_DATA PROVIDED_
_____

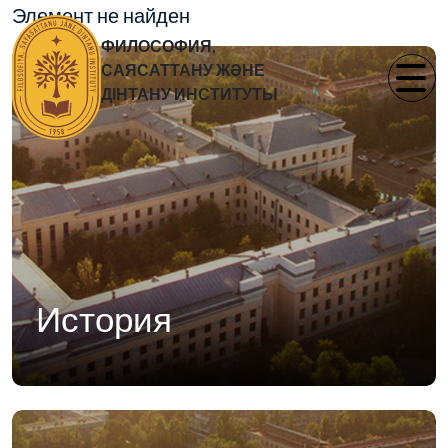
Элемент не найден
ФИЛОСОФИЯ,
САЯСАТТАНУ ЖӘНЕ
ДІНТАНУ ИНСТИТУТЫ
История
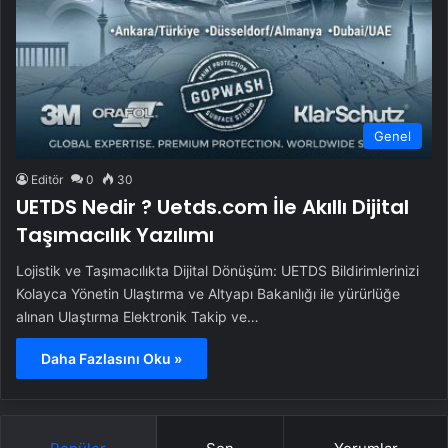
Genel
Editör
0
30
UETDS Nedir ? Uetds.com İle Akıllı Dijital
Taşımacılık Yazılımı
Lojistik ve Taşımacılıkta Dijital Dönüşüm: UETDS Bildirimlerinizi
Kolayca Yönetin Ulaştırma ve Altyapı Bakanlığı ile yürürlüğe
alınan Ulaştırma Elektronik Takip ve…
Daha Fazlasını Oku »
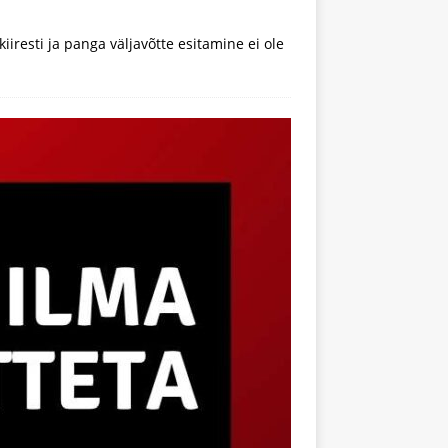
kiiresti ja panga väljavõtte esitamine ei ole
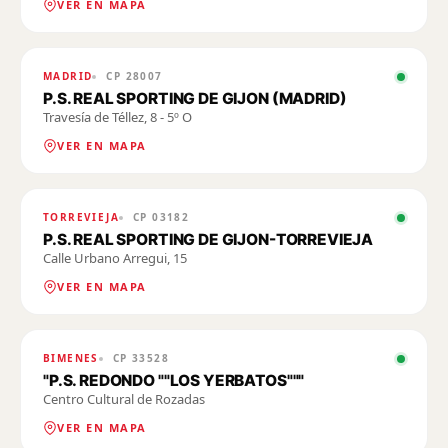
VER EN MAPA
MADRID
CP
28007
P.S. REAL SPORTING DE GIJON (MADRID)
Travesía de Téllez, 8 - 5º O
VER EN MAPA
TORREVIEJA
CP
03182
P.S. REAL SPORTING DE GIJON-TORREVIEJA
Calle Urbano Arregui, 15
VER EN MAPA
BIMENES
CP
33528
"P.S. REDONDO ""LOS YERBATOS"""
Centro Cultural de Rozadas
VER EN MAPA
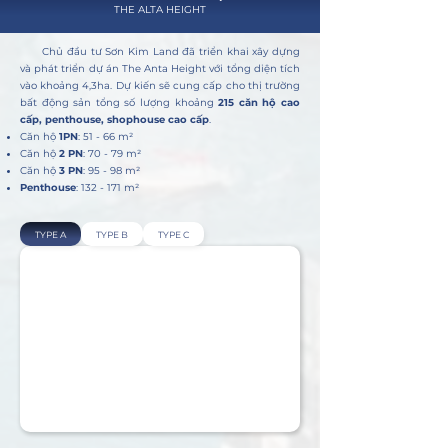
THE ALTA HEIGHT
Chủ đầu tư Sơn Kim Land đã triển khai xây dựng
và phát triển dự án The Anta Height với tổng diện tích
vào khoảng 4,3ha. Dự kiến sẽ cung cấp cho thị trường
bất động sản tổng số lượng khoảng
215 căn hộ cao
cấp, penthouse, shophouse cao cấp
.​
Căn hộ
1PN
: 51 - 66 m²
Căn hộ
2 PN
: 70 - 79 m²
Căn hộ
3 PN
: 95 - 98 m²
Penthouse
: 132 - 171 m²
TYPE A
TYPE B
TYPE C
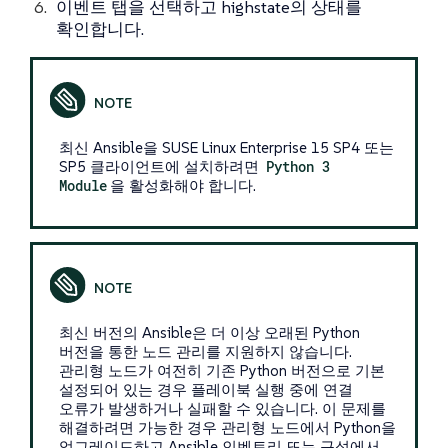
이벤트
탭을 선택하고 highstate의 상태를
확인합니다.
최신 Ansible을 SUSE Linux Enterprise 15 SP4 또는
SP5 클라이언트에 설치하려면
Python 3
Module
을 활성화해야 합니다.
최신 버전의 Ansible은 더 이상 오래된 Python
버전을 통한 노드 관리를 지원하지 않습니다.
관리형 노드가 여전히 기존 Python 버전으로 기본
설정되어 있는 경우 플레이북 실행 중에 연결
오류가 발생하거나 실패할 수 있습니다. 이 문제를
해결하려면 가능한 경우 관리형 노드에서 Python을
업그레이드하고 Ansible 인벤토리 또는 구성에서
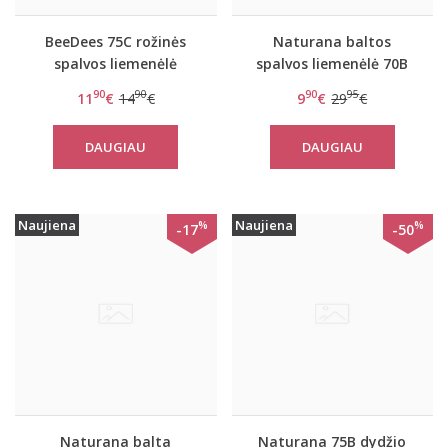
BeeDees 75C rožinės
Naturana baltos
spalvos liemenėlė
spalvos liemenėlė 70B
Microfun N
dydžio Naturana 5266
90
90
90
95
11
€
14
€
9
€
29
€
DAUGIAU
DAUGIAU
Naujiena
Naujiena
%
%
-17
-50
Naturana balta
Naturana 75B dydžio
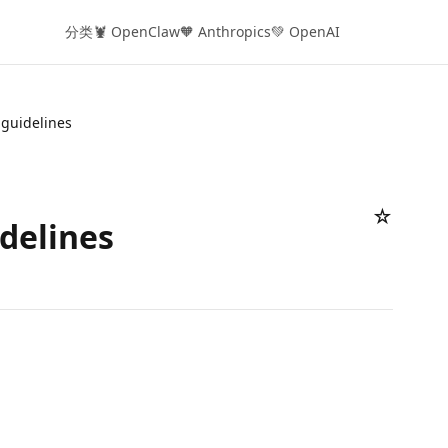
分类
🦞 OpenClaw
🧡 Anthropics
💚 OpenAI
guidelines
☆
delines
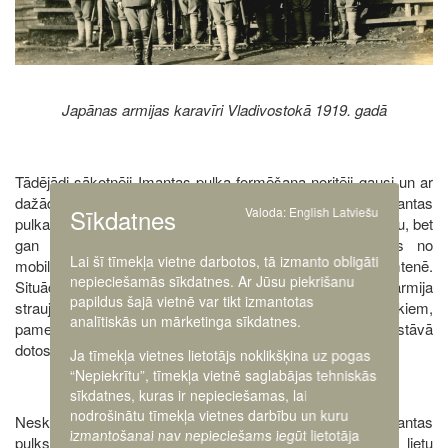
Japānas armijas karavīri Vladivostokā 1919. gadā
Tādējādi sākotnēji Imantas pulka formēšana noritēji gausi un ar
dažādiem starpgadījumiem. Lielāko daļu brīvprātīgo Imantas
Sīkdatnes
Valoda:
English
Latviešu
pulkam deva nevis kolonisti, kuri ieņēma nogaidošu pozīciju, bet
gan bēgļi un bijušie latviešu karavīri, kuri izvairījās no
Lai šī tīmekļa vietne darbotos, tā izmanto obligāti
mobilizācijas A. Kolčaka armijā un gribēja atgriezties dzimtenē.
nepieciešamās sīkdatnes. Ar Jūsu piekrišanu
Situācija izmainījās 1919. gada nogalē, kad Sarkanā armija
papildus šajā vietnē var tikt izmantotas
strauji uzbruka, un daudzi kolonisti, glābjoties no lieliniekiem,
analītiskās un mārketinga sīkdatnes.
pameta savas mājas un iestājās Imantas pulkā, lai tā sastāvā
dotos uz Latviju.
Ja tīmekļa vietnes lietotājs noklikšķina uz pogas
“Nepiekrītu”, tīmekļa vietnē saglabājas tehniskās
sīkdatnes, kuras ir nepieciešamas, lai
nodrošinātu tīmekļa vietnes darbību un kuru
Neskatoties uz grūtībām, līdz 1919. gada pavasarim Imantas
izmantošanai nav nepieciešams iegūt lietotāja
pulks bija nokomplektēts. 1919. gada maijā LNP Kara lietu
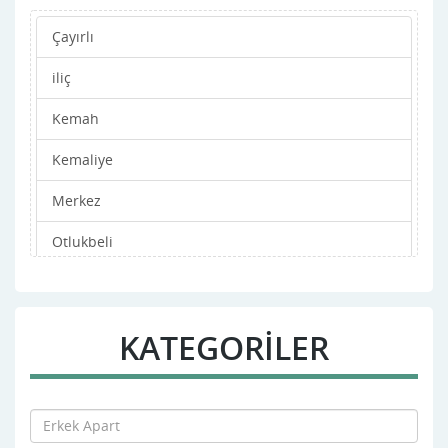
Çayırlı
iliç
Kemah
Kemaliye
Merkez
Otlukbeli
Refahiye
Tercan
KATEGORİLER
Üzümlü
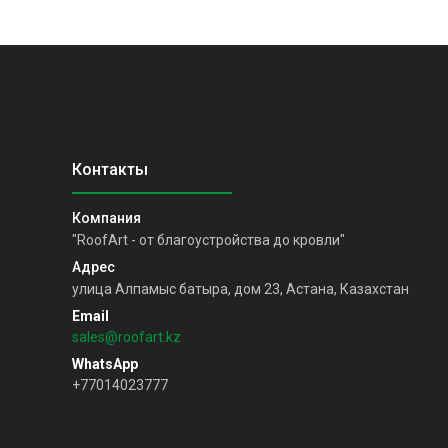
"RoofArt - от благоустройства до кровли"
улица Алпамыс батыра, дом 23, Астана, Казахстан
sales@roofart.kz
+77014023777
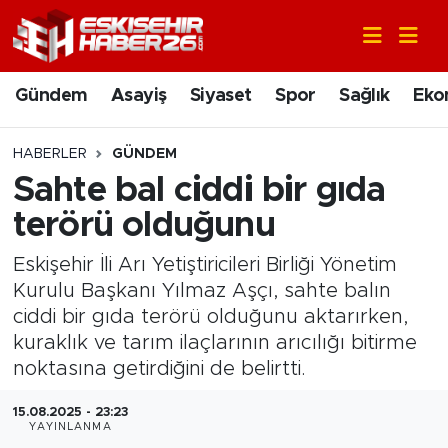
Gündem
Nöbetçi Eczaneler
Gündem
Asayiş
Siyaset
Spor
Sağlık
Eko
Asayiş
Hava Durumu
HABERLER
GÜNDEM
Siyaset
Trafik Durumu
Sahte bal ciddi bir gıda
terörü olduğunu
Spor
Süper Lig Puan Durumu ve Fikstür
Eskişehir İli Arı Yetiştiricileri Birliği Yönetim
Sağlık
Tüm Manşetler
Kurulu Başkanı Yılmaz Aşçı, sahte balın
ciddi bir gıda terörü olduğunu aktarırken,
Ekonomi
Son Dakika Haberleri
kuraklık ve tarım ilaçlarının arıcılığı bitirme
noktasına getirdiğini de belirtti.
Eğitim
Haber Arşivi
15.08.2025 - 23:23
YAYINLANMA
Sanat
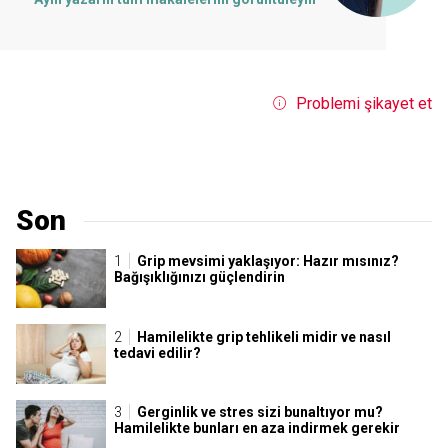
Problemi şikayet et
Son
Grip mevsimi yaklaşıyor: Hazır mısınız?
Bağışıklığınızı güçlendirin
Hamilelikte grip tehlikeli midir ve nasıl
tedavi edilir?
Gerginlik ve stres sizi bunaltıyor mu?
Hamilelikte bunları en aza indirmek gerekir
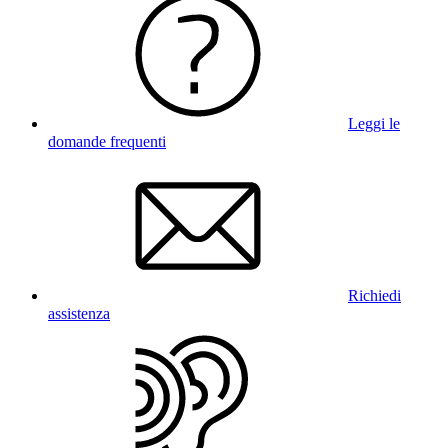
Leggi le
domande frequenti
Richiedi
assistenza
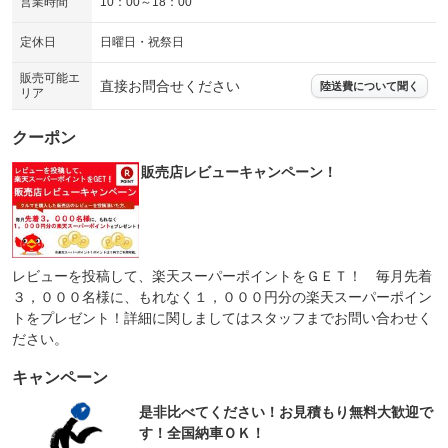
営業時間
10：00～18：00
定休日
日曜日・祝祭日
販売可能エ
直接お問合せください
陸送費について聞く
リア
クーポン
販売店レビューキャンペーン！
レビューを投稿して、楽天スーパーポイントをＧＥＴ！ 毎月先着
３，０００名様に、もれなく１，０００円分の楽天スーパーポイン
トをプレゼント！詳細に関しましてはスタッフまでお問い合わせく
ださい。
キャンペーン
是非比べてください！お見積もり無料大歓迎で
す！全国納車ＯＫ！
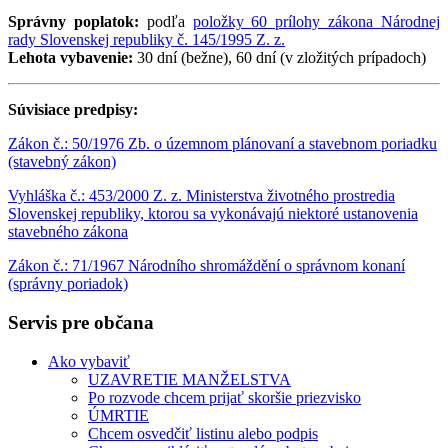
Správny poplatok:
podľa
položky 60 prílohy zákona Národnej
rady Slovenskej republiky č. 145/1995 Z. z.
Lehota vybavenie:
30 dní (bežne), 60 dní (v zložitých prípadoch)
Súvisiace predpisy:
Zákon č.: 50/1976 Zb. o územnom plánovaní a stavebnom poriadku
(stavebný zákon)
Vyhláška č.: 453/2000 Z. z. Ministerstva životného prostredia
Slovenskej republiky, ktorou sa vykonávajú niektoré ustanovenia
stavebného zákona
Zákon č.: 71/1967 Národního shromáždění o správnom konaní
(správny poriadok)
Servis pre občana
Ako vybaviť
UZAVRETIE MANŽELSTVA
Po rozvode chcem prijať skoršie priezvisko
ÚMRTIE
Chcem osvedčiť listinu alebo podpis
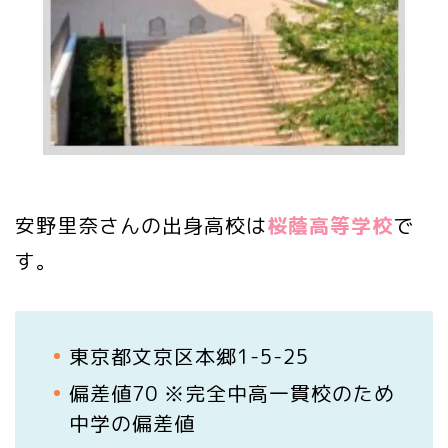
安野里奈さんの出身高校は
桜蔭高等学校
で
す。
東京都文京区本郷1-5-25
偏差値70 ※完全中高一貫校のため
中学の偏差値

_____

_WHAT TO DO_
Consider the entries above and return each line with the string "liemenėlė".

_EXERCISE RESULT_
spalvos liemenėlė
spalvos liemenėlė 70B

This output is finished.